Il se leva et fit une pause avant d’ouvrir la porte sans se retourner :

― Tu devrais sécher tes cheveux. Ce n’est pas le moment de tomber malade.

Il sortit de la pièce en balançant son mégot dans la poubelle murale.

***

Naël était courbé sur les calculs d’Issam depuis de longues minutes. Sa nuque commençait à être endolorie à force d’être penchée. C’était peut-être un signe de la vieillesse, qu’il sentait en embuscade depuis qu’il avait passé les trente-cinq années IG. Oh, elle allait attendre encore longtemps, celle-là, elle pourrait toujours jouer aux cartes avec sa copine la mort. Il retourna aux écrans noircis par son pilote. Le vaisseau éviterait les portes intergalactiques tenues par l’Union, où Naël était persona non grata, et devrait arrivé juste à temps sur Nighty.

― Oh, Issam, faut que tu viennes v…

― On travaille, Linor, interrompit Naël de sa voix de capitaine.

― Ah désolé, cap’taine, s’excusa le jeune mécanicien, son visage habituellement pâle rougi par sa course. Je vais pas vous déranger plus longtemps, je vous laisse.

― Non, reste. On a terminé. OK pour le plan de vol, Issam. Tu peux hisser la voile.

Naël s’enfonça au fond de son siège pendant qu’Issam s’affairait sur ses chers ordinateurs de bord. Linor attendit le plus immobile possible, contenant à peine sa fébrilité aux milieux des bips des machines.

― Les filtres, cap’taine… La facture commence à être lourde.

Naël rangea sa cigarette sous le regard sévère du jeune. La jeunesse se relevait des fois plus fascistes que les anciens qui, eux au moins, savaient que la vie était courte. Bon, il devenait peut-être réellement vieux. Des petites étincelles multicolores virevoltant devant la vitre annonçaient que la voile était bien déployée.

― C’est tout bon, cap’taine. On arrivera à la première porte d’ici vingt-huit heures galactiques. Tu voulais quoi, Linor ?

― C’est Yuredig, faut que vous veniez voir ça…

Ils se levèrent et suivirent le mécanicien excité jusqu’au gymnase.

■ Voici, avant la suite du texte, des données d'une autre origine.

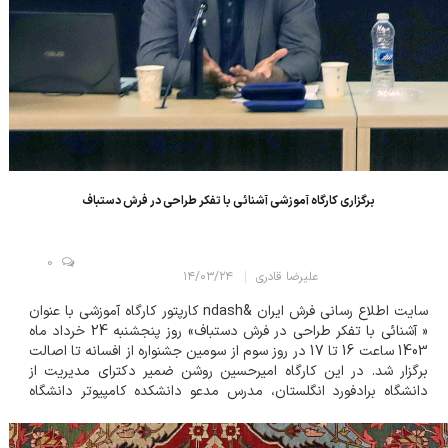
برگزاری کارگاه آموزشی آشنائی با تفکر طراحی در فرش دستباف
0
علیرضا قادری
۱۴/۰۳/۲۴
سایت اطلاع رسانی فرش ایران &ndash کارپتور کارگاه آموزشی با عنوان
« آشنائی با تفکر طراحی در فرش دستباف» روز پنجشنبه 24 خرداد ماه
1403 ساعت 16 تا 17 در روز سوم از سومین جشنواره از افسانه تا اصالت
برگزار شد. در این کارگاه امیرحسین روشن ضمیر دکترای مدیریت از
دانشگاه برادفورد انگلستان، مدرس مدعو دانشکده کامپیوتر دانشگاه
صنعتی امیرکبیر و بنیانگذار استارتاپ چمروش گفت « تفکر طر...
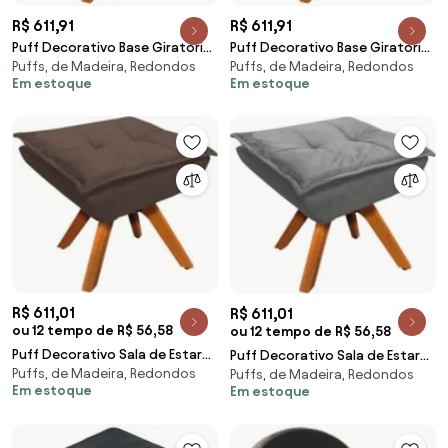
R$ 611,91
R$ 611,91
Puff Decorativo Base Giratória
Puff Decorativo Base Giratória
Puffs, de Madeira, Redondos
Puffs, de Madeira, Redondos
em Madeira Charger Suede
em Madeira Charger Suede
Em estoque
Em estoque
Marrom G19 - Gran Belo
Cinza G19 - Gran Belo
R$ 611,01
R$ 611,01
ou 12 tempo de R$ 56,58
ou 12 tempo de R$ 56,58
Puff Decorativo Sala de Estar
Puff Decorativo Sala de Estar
Puffs, de Madeira, Redondos
Base Giratória Giromad Opla
Puffs, de Madeira, Redondos
Base Giratória Giromad Opla
Em estoque
Em estoque
Suede Marrom
Suede Grafit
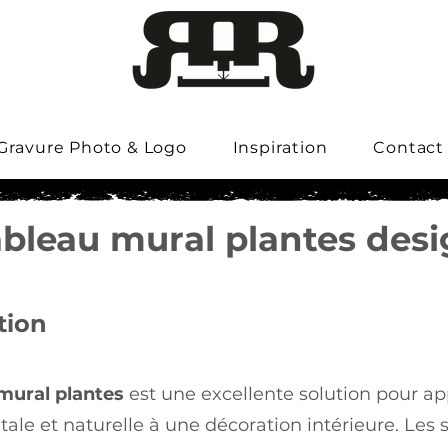
Gravure Photo & Logo
Inspiration
Contact
bleau mural plantes des
tion
mural plantes
est une excellente solution pour a
ale et naturelle à une décoration intérieure. Les 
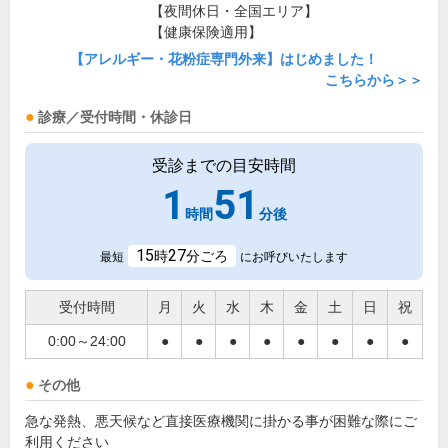
【夜間休日・全国エリア】
【健康保険適用】
【アレルギー・花粉症専門外来】はじめました！
こちらから＞＞
診療／受付時間・休診日
受診までの目安時間
1
51
時間
分後
15
27
時
分ごろ
最短
にお呼びいたします
受付時間
月
火
水
木
金
土
日
祝
0:00～24:00
●
●
●
●
●
●
●
●
その他
急な発熱、悪天候など直接医療機関に掛かる事が困難な際にご
利用ください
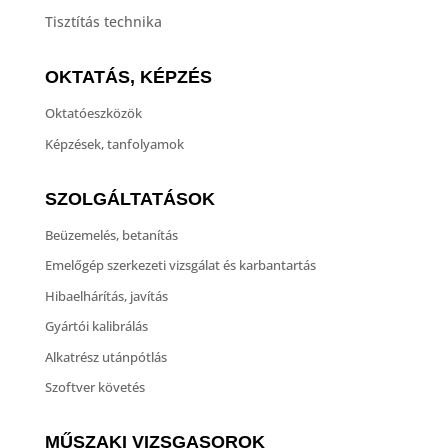
Tisztítás technika
OKTATÁS, KÉPZÉS
Oktatóeszközök
Képzések, tanfolyamok
SZOLGÁLTATÁSOK
Beüzemelés, betanítás
Emelőgép szerkezeti vizsgálat és karbantartás
Hibaelhárítás, javítás
Gyártói kalibrálás
Alkatrész utánpótlás
Szoftver követés
MŰSZAKI VIZSGASOROK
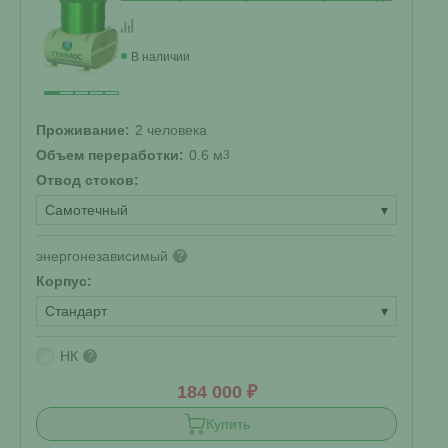
В наличии
Проживание:
2 человека
Объем переработки:
0.6 м
3
Отвод стоков:
Самотечный
▾
энергонезависимый
?
Корпус:
Стандарт
▾
НК
?
184 000 ₽
Купить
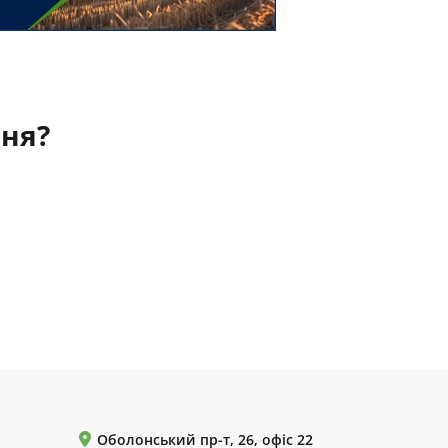
ння?
Оболонський пр-т, 26, офіс 22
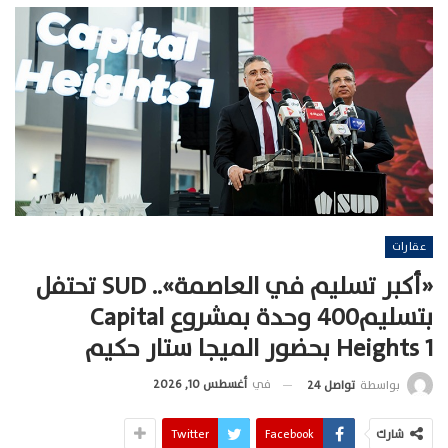
عقارات
«أكبر تسليم في العاصمة».. SUD تحتفل
بتسليم400 وحدة بمشروع Capital
Heights 1 بحضور الميجا ستار حكيم
في
أغسطس 10, 2026
بواسطة
تواصل 24
شارك
Facebook
Twitter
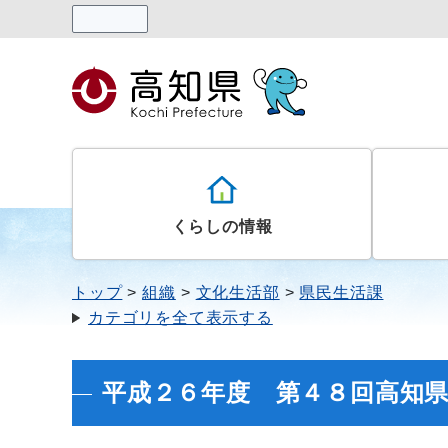
読み上げる
くらしの情報
トップ
組織
文化生活部
県民生活課
カテゴリを全て表示する
平成２６年度 第４８回高知県消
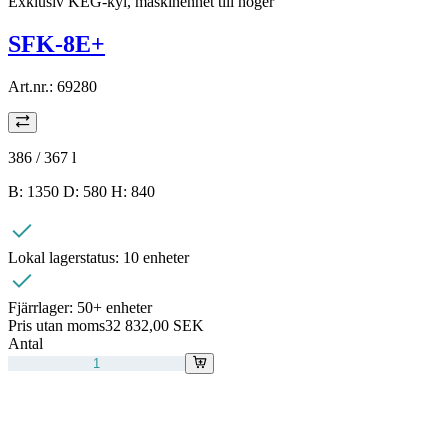
Exklusiv KEG-kyl, maskinenhet till höger
SFK-8E+
Art.nr.:
69280
386 / 367
l
B: 1350 D: 580 H: 840
Lokal lagerstatus:
10 enheter
Fjärrlager:
50+ enheter
Pris utan moms
32 832,00 SEK
Antal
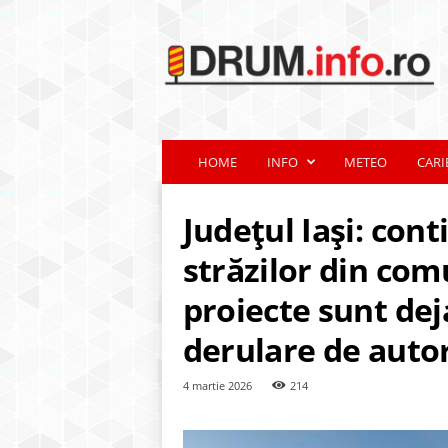
d
r
u
m
.
i
n
HOME
INFO
METEO
CARI
f
o
.
Județul Iași: co
r
o
străzilor din co
proiecte sunt deja
derulare de autori
4 martie 2026
214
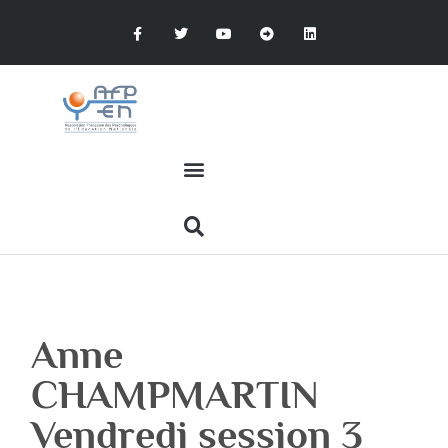
Anne
CHAMPMARTIN
Vendredi session 3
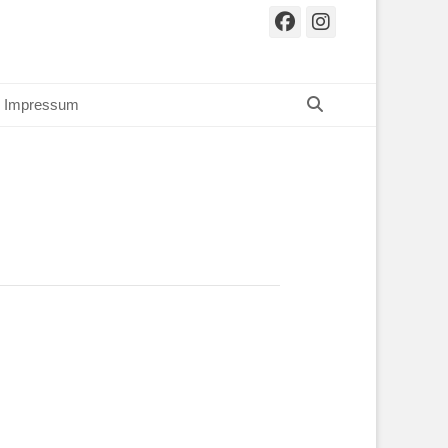
Facebook
Instagr
Suchen
Impressum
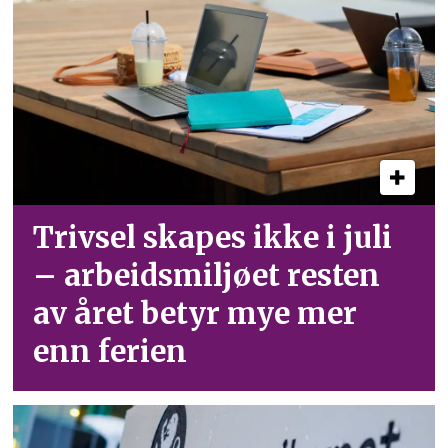
Trivsel skapes ikke i juli
– arbeid­smiljøet resten
av året betyr mye mer
enn ferien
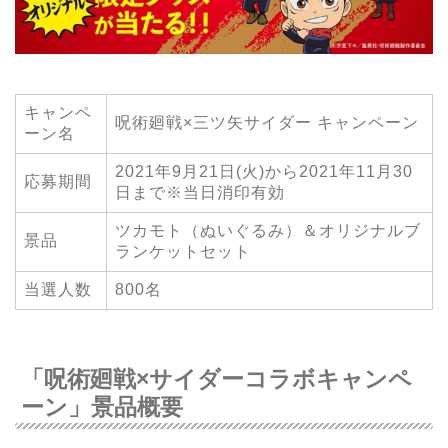
キャンペ
呪術廻戦×三ツ矢サイダー キャンペーン
ーン名
2021年9月21日(火)から2021年11月30
応募期間
日まで※当日消印有効
ツカモト（ぬいぐるみ）＆オリジナルブ
景品
ランケットセット
当選人数
800名
「呪術廻戦×サイダーコラボキャンペ
ーン」景品概要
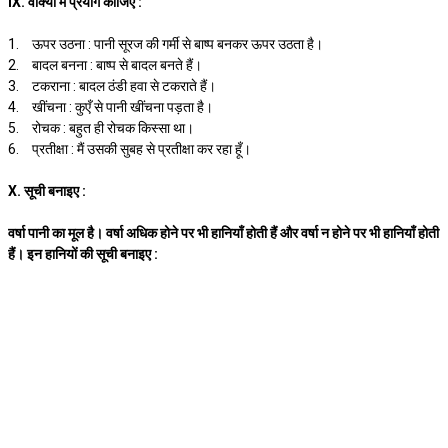
IX. वाक्यों में प्रयोग कीजिए :
1.
ऊपर उठना : पानी सूरज की गर्मी से बाष्प बनकर ऊपर उठता है।
2.
बादल बनना : बाष्प से बादल बनते हैं।
3.
टकराना : बादल ठंडी हवा से टकराते हैं।
4.
खींचना : कुएँ से पानी खींचना पड़ता है।
5.
रोचक : बहुत ही रोचक किस्सा था।
6.
प्रतीक्षा : मैं उसकी सुबह से प्रतीक्षा कर रहा हूँ।
X. सूची बनाइए :
वर्षा पानी का मूल है। वर्षा अधिक होने पर भी हानियाँ होती हैं और वर्षा न होने पर भी हानियाँ होती
हैं। इन हानियों की सूची बनाइए :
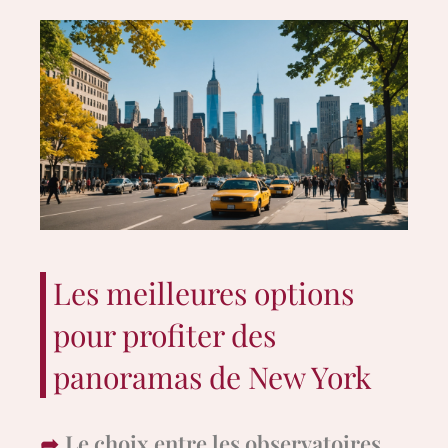
Les meilleures options
pour profiter des
panoramas de New York
Le choix entre les observatoires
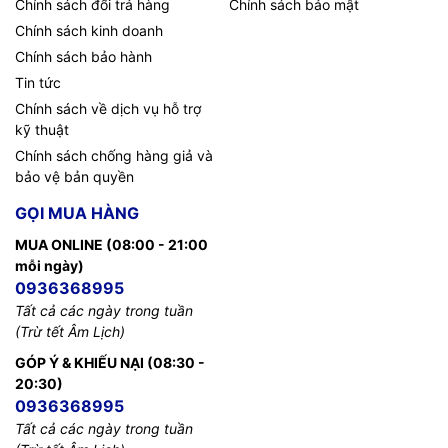
Chính sách đổi trả hàng
Chính sách bảo mật
Chính sách kinh doanh
Chính sách bảo hành
Tin tức
Chính sách về dịch vụ hỗ trợ
kỹ thuật
Chính sách chống hàng giả và
bảo vệ bản quyền
GỌI MUA HÀNG
MUA ONLINE (08:00 - 21:00
mỗi ngày)
0936368995
Tất cả các ngày trong tuần
(Trừ tết Âm Lịch)
GÓP Ý & KHIẾU NẠI (08:30 -
20:30)
0936368995
Tất cả các ngày trong tuần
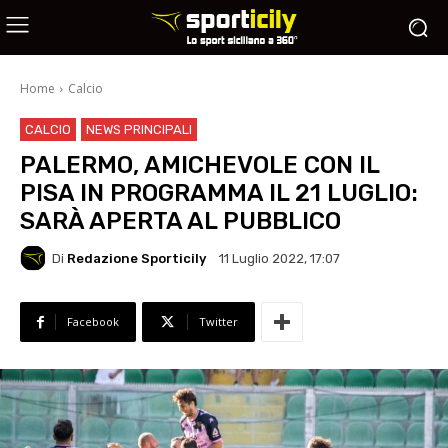
Home
Calcio
CALCIO
NEWS PRINCIPALI
PALERMO, AMICHEVOLE CON IL
PISA IN PROGRAMMA IL 21 LUGLIO:
SARÀ APERTA AL PUBBLICO
Di
Redazione Sporticily
11 Luglio 2022, 17:07
Facebook
Twitter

Yuredig courrait sur un tapis, son débardeur trempée de sueur. Tout l’équipage était là, à regarder cette intruse qui osait pénétrer dans le saint des saints de l’entre-soi masculin. Naël fit une moue devant la tête aux cheveux courts. Une femme digne de ce nom devrait porter des cheveux longs. Mazziek se pencha à son oreille :

― Elle est là depuis bientôt une heure.

Naël détecta une pointe d’estime dans la voix du vieux briscard. Saelys tirait une tronche de six pieds sous terre, mais tous les autres affichaient un face mi-moqueuse mi-respectueuse. La sorcière était arrivée en moins de deux jours à ensorceler son équipage. Elle n’en serait que plus difficile à gérer. Après de longues minutes silencieuses, elle arrêta le tapis, enfila négligemment un pull et sortit en ne lançant qu’un regard de défi à son public conquis. Une fois la porte fermée, tous se mirent à parler frénétiquement. Le Doc’ se glissa à la suite, confirmant que les nuances grises de l’ancienne rebelle ne devaient pas annoncer une si bonne forme physique que cela.

― Cap’taine, je crois que je l’aime bien, cette petite, commenta doctement Issam.